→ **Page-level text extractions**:
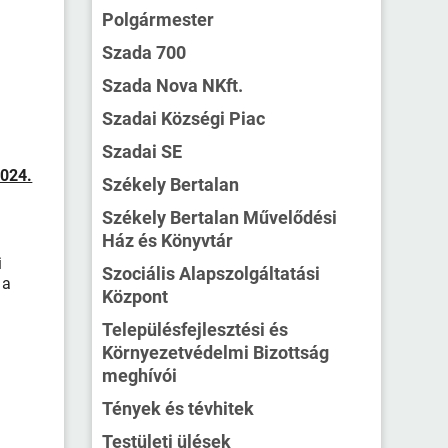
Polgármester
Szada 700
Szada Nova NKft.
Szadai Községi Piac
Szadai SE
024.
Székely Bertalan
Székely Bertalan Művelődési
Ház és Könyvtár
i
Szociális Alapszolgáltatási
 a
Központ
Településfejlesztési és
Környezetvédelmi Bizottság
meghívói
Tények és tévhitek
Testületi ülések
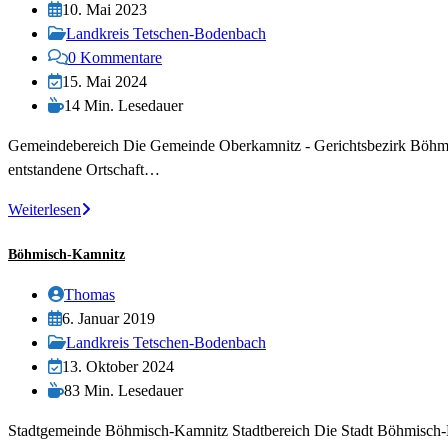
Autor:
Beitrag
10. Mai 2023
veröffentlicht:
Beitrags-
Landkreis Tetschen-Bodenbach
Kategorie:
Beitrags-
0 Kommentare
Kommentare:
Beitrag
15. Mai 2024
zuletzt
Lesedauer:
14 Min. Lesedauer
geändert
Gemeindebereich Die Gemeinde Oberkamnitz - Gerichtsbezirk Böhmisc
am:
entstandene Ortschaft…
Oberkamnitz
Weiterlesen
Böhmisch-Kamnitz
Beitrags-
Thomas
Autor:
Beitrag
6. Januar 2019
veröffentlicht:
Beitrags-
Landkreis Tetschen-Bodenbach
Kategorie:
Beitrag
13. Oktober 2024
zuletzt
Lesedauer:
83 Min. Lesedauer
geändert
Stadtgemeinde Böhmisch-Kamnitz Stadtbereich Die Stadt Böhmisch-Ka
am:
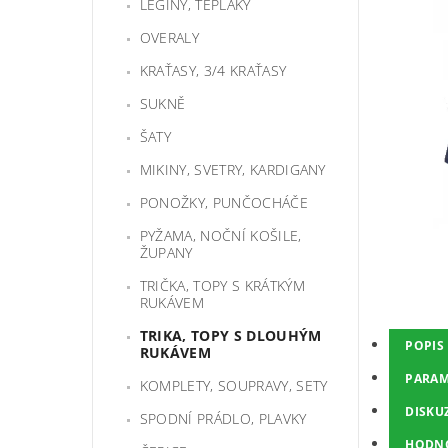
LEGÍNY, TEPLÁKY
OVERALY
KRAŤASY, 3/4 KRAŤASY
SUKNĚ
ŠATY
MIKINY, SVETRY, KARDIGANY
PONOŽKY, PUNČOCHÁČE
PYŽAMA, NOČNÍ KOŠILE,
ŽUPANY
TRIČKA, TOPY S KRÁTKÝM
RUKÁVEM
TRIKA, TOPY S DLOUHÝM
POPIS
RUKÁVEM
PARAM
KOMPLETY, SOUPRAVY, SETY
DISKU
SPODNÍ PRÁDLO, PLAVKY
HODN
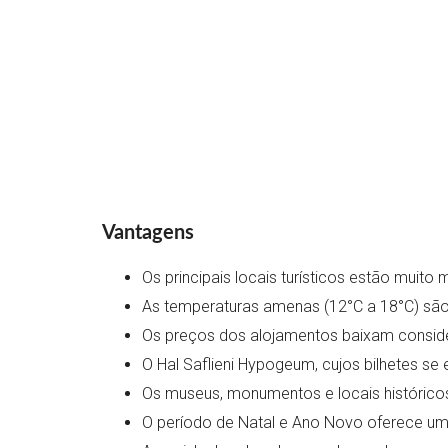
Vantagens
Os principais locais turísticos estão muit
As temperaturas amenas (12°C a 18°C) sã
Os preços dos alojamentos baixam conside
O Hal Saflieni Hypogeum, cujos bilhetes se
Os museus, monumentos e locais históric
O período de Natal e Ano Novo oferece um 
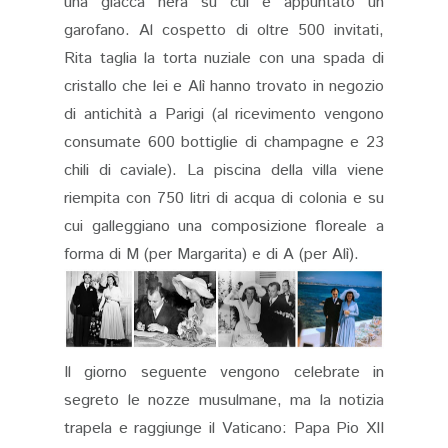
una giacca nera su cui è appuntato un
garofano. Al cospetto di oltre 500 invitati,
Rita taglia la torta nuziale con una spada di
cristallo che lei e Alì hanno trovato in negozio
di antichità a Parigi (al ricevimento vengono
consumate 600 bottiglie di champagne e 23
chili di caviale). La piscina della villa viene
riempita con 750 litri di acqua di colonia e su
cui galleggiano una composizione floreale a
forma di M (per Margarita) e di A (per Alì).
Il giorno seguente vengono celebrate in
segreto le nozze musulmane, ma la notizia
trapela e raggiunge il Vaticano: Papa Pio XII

---

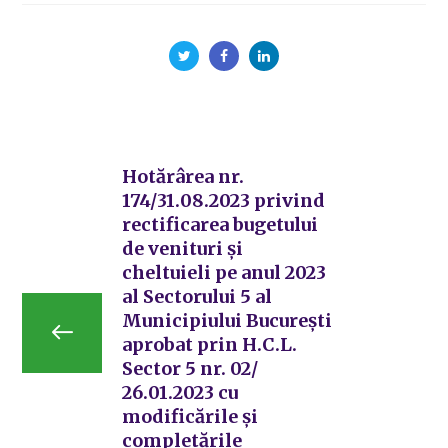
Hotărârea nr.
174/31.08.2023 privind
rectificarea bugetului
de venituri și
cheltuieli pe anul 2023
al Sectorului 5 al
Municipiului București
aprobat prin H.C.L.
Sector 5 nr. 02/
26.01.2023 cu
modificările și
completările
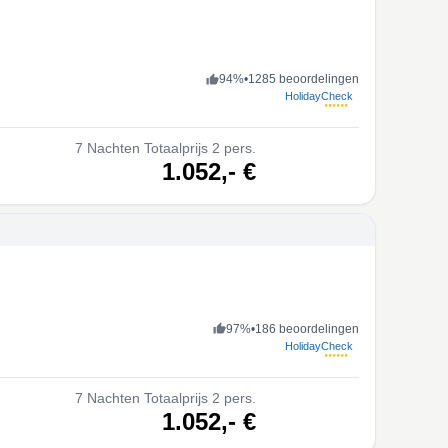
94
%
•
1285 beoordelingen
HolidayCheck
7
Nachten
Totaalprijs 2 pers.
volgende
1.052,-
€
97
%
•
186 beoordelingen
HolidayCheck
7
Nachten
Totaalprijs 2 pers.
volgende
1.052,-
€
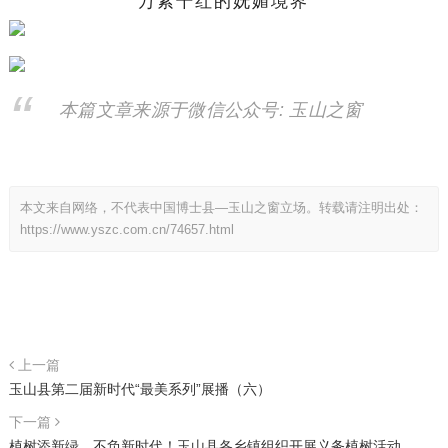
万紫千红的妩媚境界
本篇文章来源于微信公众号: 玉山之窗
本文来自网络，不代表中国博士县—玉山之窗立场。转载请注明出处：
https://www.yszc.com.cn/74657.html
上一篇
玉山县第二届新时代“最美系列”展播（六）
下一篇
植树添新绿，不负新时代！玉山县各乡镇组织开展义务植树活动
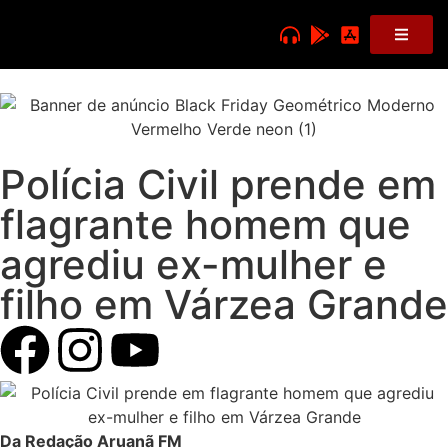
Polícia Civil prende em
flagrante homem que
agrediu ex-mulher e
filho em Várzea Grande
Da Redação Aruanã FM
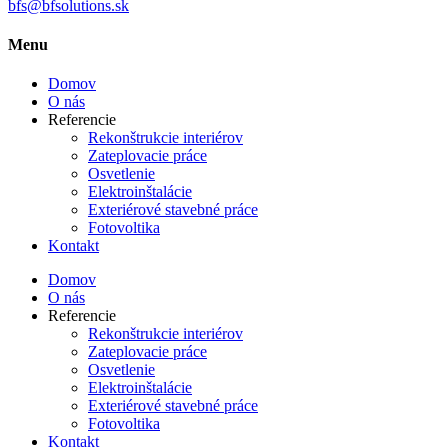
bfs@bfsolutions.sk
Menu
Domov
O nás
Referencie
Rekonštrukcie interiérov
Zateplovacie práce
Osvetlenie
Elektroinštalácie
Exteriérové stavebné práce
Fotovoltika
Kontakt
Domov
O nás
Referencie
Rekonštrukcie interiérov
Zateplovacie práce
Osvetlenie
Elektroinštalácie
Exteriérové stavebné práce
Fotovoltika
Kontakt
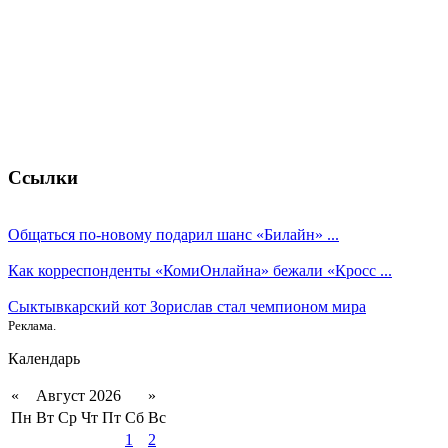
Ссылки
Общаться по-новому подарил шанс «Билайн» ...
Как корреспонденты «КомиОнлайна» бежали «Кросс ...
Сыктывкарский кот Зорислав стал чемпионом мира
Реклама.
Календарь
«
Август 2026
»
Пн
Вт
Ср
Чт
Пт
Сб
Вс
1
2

...

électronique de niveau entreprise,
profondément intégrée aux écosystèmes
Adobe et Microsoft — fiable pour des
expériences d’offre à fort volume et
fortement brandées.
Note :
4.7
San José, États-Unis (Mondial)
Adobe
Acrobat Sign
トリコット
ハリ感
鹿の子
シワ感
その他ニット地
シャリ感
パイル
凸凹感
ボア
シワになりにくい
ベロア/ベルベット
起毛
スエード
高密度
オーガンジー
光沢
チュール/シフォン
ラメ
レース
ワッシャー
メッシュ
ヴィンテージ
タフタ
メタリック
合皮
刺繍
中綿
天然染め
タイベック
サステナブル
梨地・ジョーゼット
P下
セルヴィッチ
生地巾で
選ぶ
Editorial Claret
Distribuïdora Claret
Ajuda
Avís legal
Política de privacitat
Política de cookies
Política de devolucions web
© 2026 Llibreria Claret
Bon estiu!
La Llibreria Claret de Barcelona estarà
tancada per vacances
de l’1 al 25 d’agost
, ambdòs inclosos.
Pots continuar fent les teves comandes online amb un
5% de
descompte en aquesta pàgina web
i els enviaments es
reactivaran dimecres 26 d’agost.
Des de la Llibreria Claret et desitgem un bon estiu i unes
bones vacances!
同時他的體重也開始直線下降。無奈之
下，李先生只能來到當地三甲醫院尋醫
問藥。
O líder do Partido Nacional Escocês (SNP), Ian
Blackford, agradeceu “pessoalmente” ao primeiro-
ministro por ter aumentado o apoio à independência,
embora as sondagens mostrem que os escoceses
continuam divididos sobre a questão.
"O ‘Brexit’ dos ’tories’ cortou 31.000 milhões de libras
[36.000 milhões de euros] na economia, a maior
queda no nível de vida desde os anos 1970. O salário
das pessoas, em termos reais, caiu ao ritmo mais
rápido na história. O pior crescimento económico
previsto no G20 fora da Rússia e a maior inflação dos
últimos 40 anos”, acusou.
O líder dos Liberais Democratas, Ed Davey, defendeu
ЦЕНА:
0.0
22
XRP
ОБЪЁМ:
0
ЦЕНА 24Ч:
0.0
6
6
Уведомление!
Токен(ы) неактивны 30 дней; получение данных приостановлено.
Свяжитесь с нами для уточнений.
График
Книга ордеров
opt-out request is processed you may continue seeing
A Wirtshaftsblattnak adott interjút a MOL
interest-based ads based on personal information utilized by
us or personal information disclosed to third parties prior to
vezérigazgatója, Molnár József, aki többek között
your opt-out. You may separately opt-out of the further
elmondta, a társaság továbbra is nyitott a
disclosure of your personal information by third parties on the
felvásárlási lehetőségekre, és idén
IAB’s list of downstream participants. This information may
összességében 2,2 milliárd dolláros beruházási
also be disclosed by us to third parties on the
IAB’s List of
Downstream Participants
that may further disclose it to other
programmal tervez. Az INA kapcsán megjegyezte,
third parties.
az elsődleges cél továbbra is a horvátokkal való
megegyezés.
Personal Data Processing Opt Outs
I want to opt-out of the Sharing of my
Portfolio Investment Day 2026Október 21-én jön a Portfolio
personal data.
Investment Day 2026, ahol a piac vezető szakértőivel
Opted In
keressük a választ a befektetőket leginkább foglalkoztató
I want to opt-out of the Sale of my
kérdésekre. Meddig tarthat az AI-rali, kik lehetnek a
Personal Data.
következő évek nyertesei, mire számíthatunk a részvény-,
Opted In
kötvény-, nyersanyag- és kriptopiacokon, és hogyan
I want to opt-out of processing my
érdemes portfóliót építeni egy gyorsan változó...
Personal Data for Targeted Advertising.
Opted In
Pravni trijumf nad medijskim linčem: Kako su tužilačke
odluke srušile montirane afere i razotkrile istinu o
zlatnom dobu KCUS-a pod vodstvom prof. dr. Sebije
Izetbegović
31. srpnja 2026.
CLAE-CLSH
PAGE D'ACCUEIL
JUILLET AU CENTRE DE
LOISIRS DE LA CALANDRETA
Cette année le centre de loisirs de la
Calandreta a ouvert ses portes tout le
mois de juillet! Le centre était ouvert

→ **Task instructions**: Without the pictures, set down the lines above from the line with "Polgármester" up to and including the line with "MIKINY, SVETRY, KARDIGANY" exactly as they stand.

→ **Answer space**:
Polgármester
Szada 700
Szada Nova NKft.
Szadai Községi Piac
Szadai SE
024.
Székely Bertalan
Székely Bertalan Művelődési
Ház és Könyvtár
i
Szociális Alapszolgáltatási
 a
Központ
Településfejlesztési és
Környezetvédelmi Bizottság
meghívói
Tények és tévhitek
Testületi ülések
Autor:
Beitrag
10. Mai 2023
veröffentlicht:
Beitrags-
Landkreis Tetschen-Bodenbach
Kategorie:
Beitrags-
0 Kommentare
Kommentare:
Beitrag
15. Mai 2024
zuletzt
Lesedauer:
14 Min. Lesedauer
geändert
Gemeindebereich Die Gemeinde Oberkamnitz - Gerichtsbezirk Böhmisc
am:
entstandene Ortschaft…
Oberkamnitz
Weiterlesen
Böhmisch-Kamnitz
Beitrags-
Thomas
Autor:
Beitrag
6. Januar 2019
veröffentlicht:
Beitrags-
Landkreis Tetschen-Bodenbach
Kategorie:
Beitrag
13. Oktober 2024
zuletzt
Lesedauer:
83 Min. Lesedauer
geändert
Stadtgemeinde Böhmisch-Kamnitz Stadtbereich Die Stadt Böhmisch-Ka
am:
LEGÍNY, TEPLÁKY
OVERALY
KRAŤASY, 3/4 KRAŤASY
SUKNĚ
ŠATY
MIKINY, SVETRY, KARDIGANY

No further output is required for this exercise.